(EXERCISE MATERIALS begins)

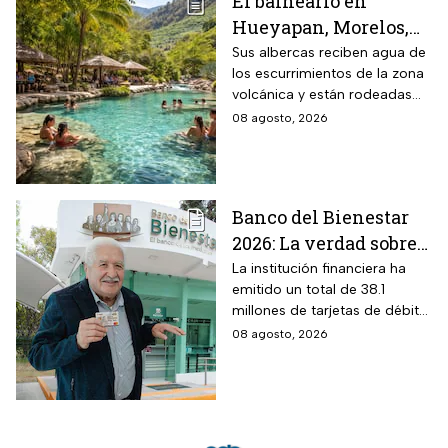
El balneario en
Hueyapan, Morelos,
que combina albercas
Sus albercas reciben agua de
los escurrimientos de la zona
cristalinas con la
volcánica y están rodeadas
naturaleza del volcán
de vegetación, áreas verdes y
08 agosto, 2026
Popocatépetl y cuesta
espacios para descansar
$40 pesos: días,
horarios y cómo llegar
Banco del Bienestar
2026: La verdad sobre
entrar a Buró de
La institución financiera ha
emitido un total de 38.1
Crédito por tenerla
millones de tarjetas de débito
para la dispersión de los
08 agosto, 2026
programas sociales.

(EXERCISE MATERIALS ends)
(EXERCISE MATERIALS begins)

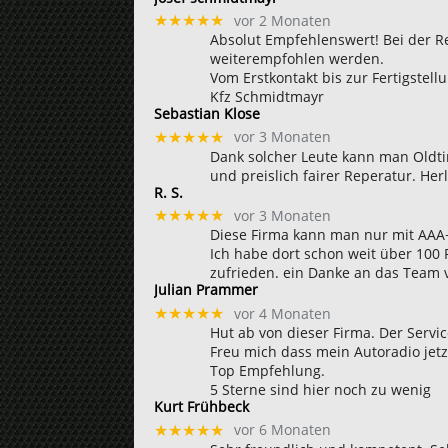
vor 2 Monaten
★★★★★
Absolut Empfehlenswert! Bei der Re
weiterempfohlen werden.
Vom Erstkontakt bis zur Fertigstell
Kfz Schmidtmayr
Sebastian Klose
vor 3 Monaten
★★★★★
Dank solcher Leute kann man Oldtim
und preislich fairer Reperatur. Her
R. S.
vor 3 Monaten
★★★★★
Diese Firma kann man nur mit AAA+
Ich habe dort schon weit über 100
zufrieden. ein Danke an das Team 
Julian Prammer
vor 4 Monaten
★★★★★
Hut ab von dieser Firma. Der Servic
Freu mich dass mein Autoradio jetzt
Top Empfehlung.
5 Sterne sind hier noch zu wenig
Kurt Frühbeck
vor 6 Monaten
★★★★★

(EXERCISE MATERIALS ends)

Count the lines in the listing where the string "Firma" appears, and give only the count.

2